Transcribed page contents:
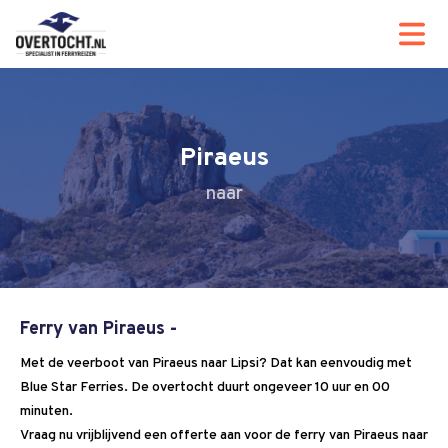
Piraeus
Ferry van Piraeus -
Met de veerboot van Piraeus naar Lipsi? Dat kan eenvoudig met
Blue Star Ferries. De overtocht duurt ongeveer 10 uur en 00
minuten.
Vraag nu vrijblijvend een offerte aan voor de ferry van Piraeus naar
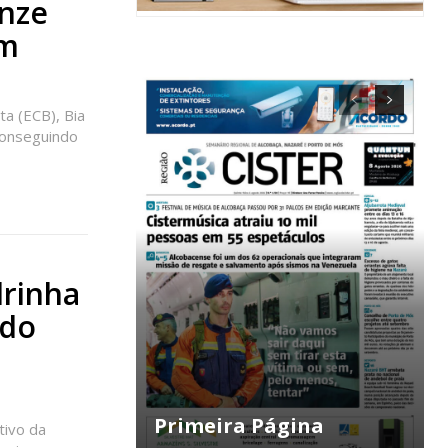
onze
im
ta (ECB), Bia
 conseguindo
ra
drinha
 do
público!
Primeira Página
tivo da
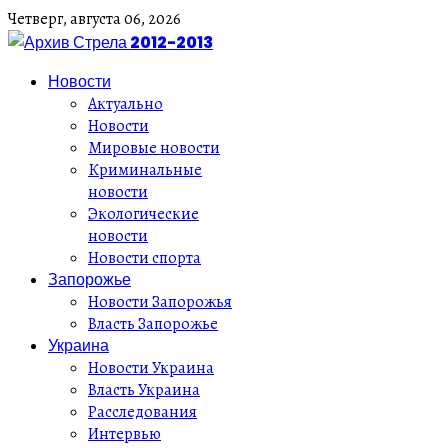
Четверг,
августа
06,
2026
Новости
Актуально
Новости
Мировые новости
Криминальные
новости
Экологические
новости
Новости спорта
Запорожье
Новости Запорожья
Власть Запорожье
Украина
Новости Украина
Власть Украина
Расследования
Интервью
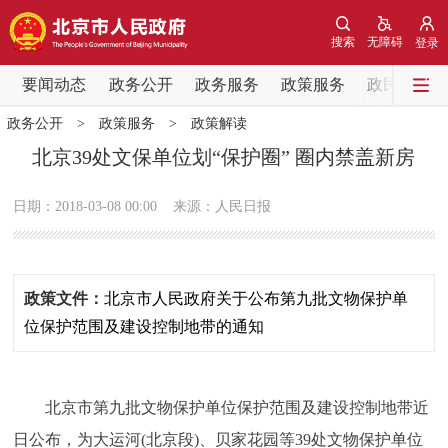
网站地图
搜索
无障碍
登录
要闻动态
要闻动态
政务公开
政务服务
政策服务
政民互动
政务公开
>
政策服务
>
政策解读
党中央精神
国务院信息
中央部委动态
北京39处文保单位划“保护圈” 圈内禁盖新房
北京要闻
会议信息
部门动态
日期：2018-03-08 00:00
来源：人民日报
各区热点
政策文件：
北京市人民政府关于公布第九批文物保护单
政务公开
位保护范围及建设控制地带的通知
市领导
机构职能
政策服务
北京市第九批文物保护单位保护范围及建设控制地带近
政策兑现
政策解读
回应关切
日公布，为大运河(北京段)、贝家花园等39处文物保护单位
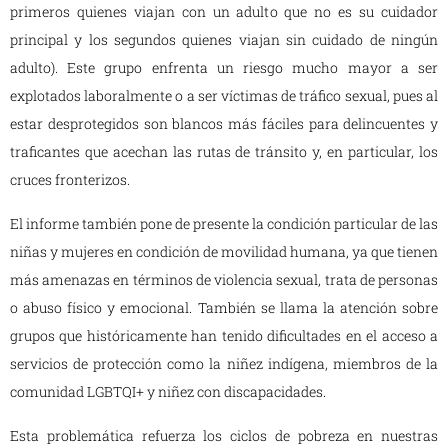
primeros quienes viajan con un adulto que no es su cuidador
principal y los segundos quienes viajan sin cuidado de ningún
adulto). Este grupo enfrenta un riesgo mucho mayor a ser
explotados laboralmente o a ser víctimas de tráfico sexual, pues al
estar desprotegidos son blancos más fáciles para delincuentes y
traficantes que acechan las rutas de tránsito y, en particular, los
cruces fronterizos.
El informe también pone de presente la condición particular de las
niñas y mujeres en condición de movilidad humana, ya que tienen
más amenazas en términos de violencia sexual, trata de personas
o abuso físico y emocional. También se llama la atención sobre
grupos que históricamente han tenido dificultades en el acceso a
servicios de protección como la niñez indígena, miembros de la
comunidad LGBTQI+ y niñez con discapacidades.
Esta problemática refuerza los ciclos de pobreza en nuestras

## Task prompt
All of the records above are to be printed exactly, with every picture omitted.

## Response to the exercise
Piraeus
Ferry van Piraeus -
Met de veerboot van Piraeus naar Lipsi? Dat kan eenvoudig met
Blue Star Ferries. De overtocht duurt ongeveer 10 uur en 00
minuten.
Vraag nu vrijblijvend een offerte aan voor de ferry van Piraeus naar
onze
im
ta (ECB), Bia
 conseguindo
ra
drinha
 do
público!
Primeira Página
tivo da
Четверг,
августа
06,
2026
Новости
Актуально
Новости
Мировые новости
Криминальные
новости
Экологические
новости
Новости спорта
Запорожье
Новости Запорожья
Власть Запорожье
Украина
Новости Украина
Власть Украина
Расследования
Интервью
网站地图
搜索
无障碍
登录
要闻动态
要闻动态
政务公开
政务服务
政策服务
政民互动
政务公开
>
政策服务
>
政策解读
党中央精神
国务院信息
中央部委动态
北京39处文保单位划“保护圈” 圈内禁盖新房
北京要闻
会议信息
部门动态
日期：2018-03-08 00:00
来源：人民日报
各区热点
政策文件：
北京市人民政府关于公布第九批文物保护单
政务公开
位保护范围及建设控制地带的通知
市领导
机构职能
政策服务
北京市第九批文物保护单位保护范围及建设控制地带近
政策兑现
政策解读
回应关切
日公布，为大运河(北京段)、贝家花园等39处文物保护单位
primeros quienes viajan con un adulto que no es su cuidador
principal y los segundos quienes viajan sin cuidado de ningún
adulto). Este grupo enfrenta un riesgo mucho mayor a ser
explotados laboralmente o a ser víctimas de tráfico sexual, pues al
estar desprotegidos son blancos más fáciles para delincuentes y
traficantes que acechan las rutas de tránsito y, en particular, los
cruces fronterizos.
El informe también pone de presente la condición particular de las
niñas y mujeres en condición de movilidad humana, ya que tienen
más amenazas en términos de violencia sexual, trata de personas
o abuso físico y emocional. También se llama la atención sobre
grupos que históricamente han tenido dificultades en el acceso a
servicios de protección como la niñez indígena, miembros de la
comunidad LGBTQI+ y niñez con discapacidades.
Esta problemática refuerza los ciclos de pobreza en nuestras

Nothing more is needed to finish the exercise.